12. A method according to claim 11, further comprising using the binary property S2i=Si2 in the matrix to obtain the following relation: { S 1 ≠ 0 S 3 = S 1 3 ⋯ S 2 ⁢ t - 1 = S 1 2 ⁢ t - 1  

13. A system for correcting errors in an electronic memory device comprising:

a coding block comprising a BCH binary correction code;

a cascade of decoding blocks connected to said coding block and comprising a code syndrome block for calculating a code syndrome, a computational block for calculating an error detector polynomial, and an error detection block for detecting an error; and

an analysis and detection block connected to an output of said code syndrome block for detecting a single error by analyzing the code syndrome.

14. A system according to claim 13, further comprising an adder having a first input connected to an output of said analysis and detection block, and a second input connected to an output of said error detection block for reducing a decoding time for detecting the single error.

15. A system according to claim 13, wherein the output of said analysis and detection block bypasses said computational block and said error detection block.

16. A system according to claim 13, wherein the electronic memory device comprises a multilevel memory.

17. An electronic system comprising:

a memory; and

a system for correcting errors in said memory and comprising a coding block comprising a BCH binary correction code, a code syndrome block connected to said coding block for calculating a code syndrome, a computational block connected to said coding block for calculating an error detector polynomial, an error detection block connected to said computational block for detecting an error, and an analysis and detection block connected to said code syndrome block for detecting a single error by analyzing the code syndrome.

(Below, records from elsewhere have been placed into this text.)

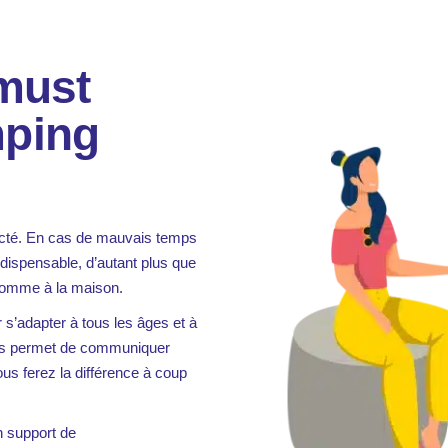
 must
mping
ecté. En cas de mauvais temps
ndispensable, d’autant plus que
comme à la maison.
s’adapter à tous les âges et à
ous permet de communiquer
s ferez la différence à coup
n support de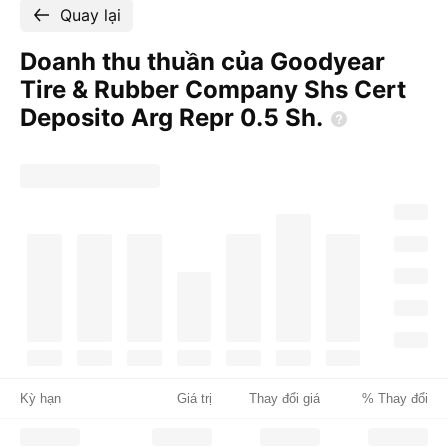
Quay lại
Doanh thu thuần của Goodyear
Tire & Rubber Company Shs Cert
Deposito Arg Repr 0.5
Sh.
Kỳ hạn
Giá trị
Thay đổi giá
% Thay đổi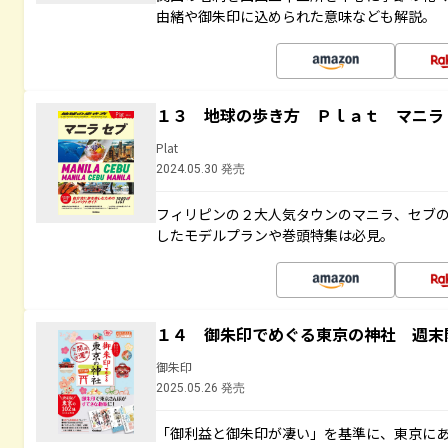
由緒や御朱印に込められた意味なども解説。
１３ 地球の歩き方 Ｐｌａｔ マニラ
Plat
2024.05.30 発売
フィリピンの２大人気タウンのマニラ、セブ
したモデルプランや巻頭特集は必見。
１４ 御朱印でめぐる東京の神社 週末
御朱印
2025.05.26 発売
「御利益と御朱印が凄い」を基準に、東京に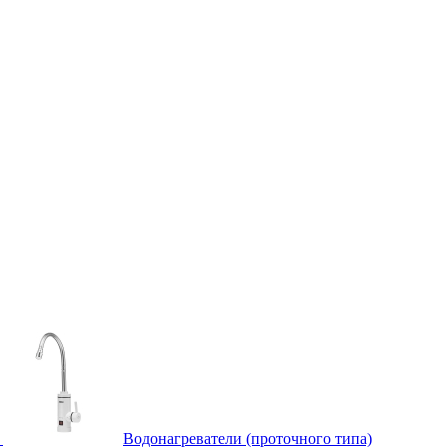
Водонагреватели (проточного типа)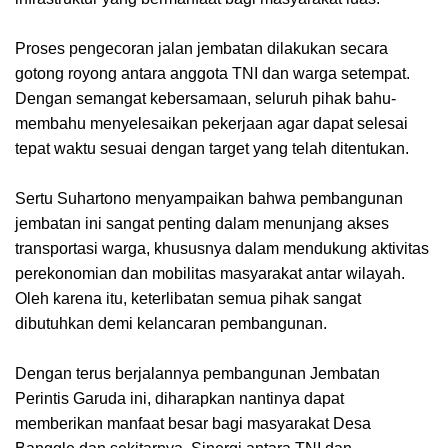
Proses pengecoran jalan jembatan dilakukan secara
gotong royong antara anggota TNI dan warga setempat.
Dengan semangat kebersamaan, seluruh pihak bahu-
membahu menyelesaikan pekerjaan agar dapat selesai
tepat waktu sesuai dengan target yang telah ditentukan.
Sertu Suhartono menyampaikan bahwa pembangunan
jembatan ini sangat penting dalam menunjang akses
transportasi warga, khususnya dalam mendukung aktivitas
perekonomian dan mobilitas masyarakat antar wilayah.
Oleh karena itu, keterlibatan semua pihak sangat
dibutuhkan demi kelancaran pembangunan.
Dengan terus berjalannya pembangunan Jembatan
Perintis Garuda ini, diharapkan nantinya dapat
memberikan manfaat besar bagi masyarakat Desa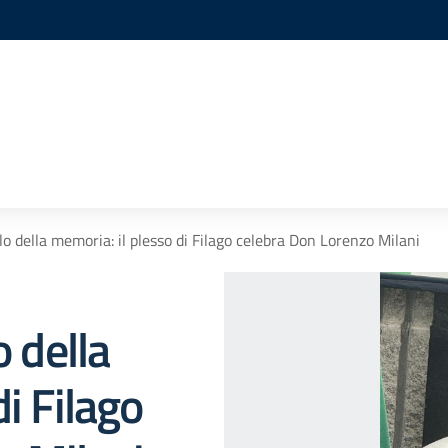
lo della memoria: il plesso di Filago celebra Don Lorenzo Milani
o della
i Filago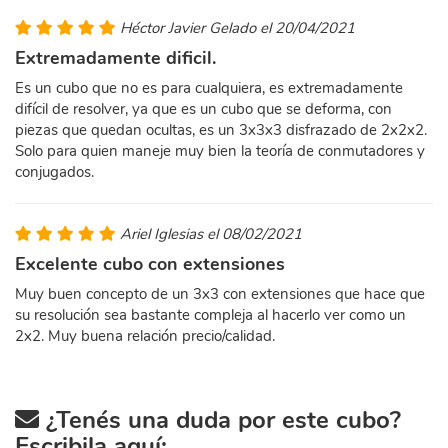
Héctor Javier Gelado el 20/04/2021
Extremadamente dificil.
Es un cubo que no es para cualquiera, es extremadamente
difícil de resolver, ya que es un cubo que se deforma, con
piezas que quedan ocultas, es un 3x3x3 disfrazado de 2x2x2.
Solo para quien maneje muy bien la teoría de conmutadores y
conjugados.
Ariel Iglesias el 08/02/2021
Excelente cubo con extensiones
Muy buen concepto de un 3x3 con extensiones que hace que
su resolución sea bastante compleja al hacerlo ver como un
2x2. Muy buena relación precio/calidad.
¿Tenés una duda por este cubo?
Escribila aquí: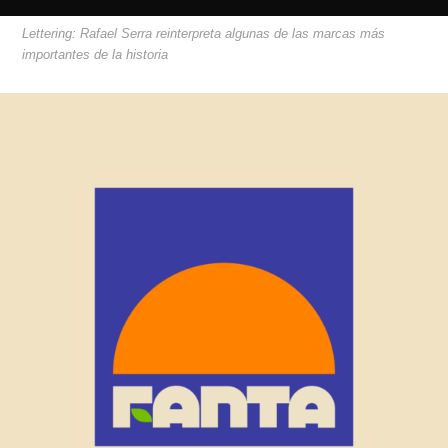
Lettering: Rafael Serra reinterpreta algunas de las marcas más
importantes de la historia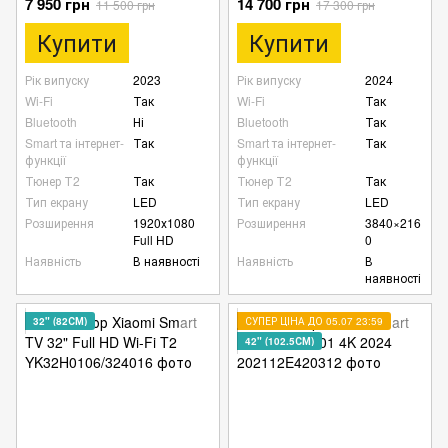
7 950 грн
14 700 грн
11 500 грн
17 300 грн
Купити
Купити
Рік випуску
2023
Рік випуску
2024
Wi-Fi
Так
Wi-Fi
Так
Bluetooth
Ні
Bluetooth
Так
Smart та інтернет-
Так
Smart та інтернет-
Так
функції
функції
Тюнер Т2
Так
Тюнер Т2
Так
Тип екрану
LED
Тип екрану
LED
Розширення
1920х1080
Розширення
3840×216
Full HD
0
Наявність
В наявності
Наявність
В
наявності
32" (82СМ)
СУПЕР ЦІНА ДО 05.07 23:59
42" (102.5СМ)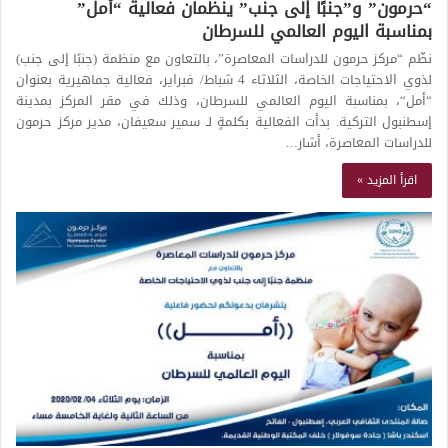
“حرمون” و”جنبًا إلى جنب” ينظمان فعالية “أمل”
بمناسبة اليوم العالمي للسرطان
نظّم “مركز حرمون للدراسات المعاصرة”، بالتعاون مع منظمة (جنبًا إلى جنب)
لذوي الاحتياجات الخاصة، الثلاثاء 4 شباط/ فبراير، فعالية جماهيرية بعنوان
“أمل“، بمناسبة اليوم العالمي للسرطان، وذلك في مقر المركز بمدينة
إسطنبول التركية. بدأت الفعالية بكلمةٍ لـ سمير سعيفان، مدير مركز حرمون
للدراسات المعاصرة، أشار…
اقرأ المزيد »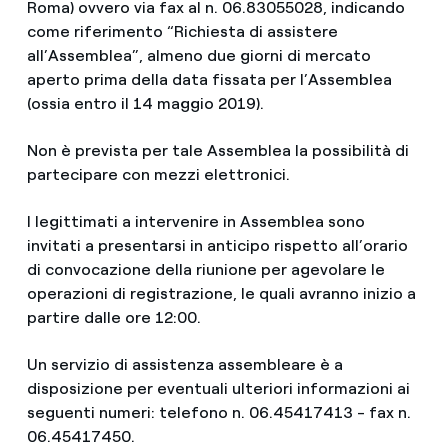
Roma) ovvero via fax al n. 06.83055028, indicando
come riferimento “Richiesta di assistere
all’Assemblea”, almeno due giorni di mercato
aperto prima della data fissata per l’Assemblea
(ossia entro il 14 maggio 2019).
Non è prevista per tale Assemblea la possibilità di
partecipare con mezzi elettronici.
I legittimati a intervenire in Assemblea sono
invitati a presentarsi in anticipo rispetto all’orario
di convocazione della riunione per agevolare le
operazioni di registrazione, le quali avranno inizio a
partire dalle ore 12:00.
Un servizio di assistenza assembleare è a
disposizione per eventuali ulteriori informazioni ai
seguenti numeri: telefono n. 06.45417413 - fax n.
06.45417450.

18. An electronic system according to claim 17, further comprising an adder having a first input connected to an output of said analysis and detection block, and a second input connected to an output of said error detection block for reducing a decoding time for detecting a single error.

19. An electronic system according to claim 17, wherein the output of said analysis and detection block bypasses said computational block and said error detection block.

20. An electronic system according to claim 17, wherein said memory comprises a multilevel memory.

21. An electronic system according to claim 17, wherein said memory comprises a non-volatile memory.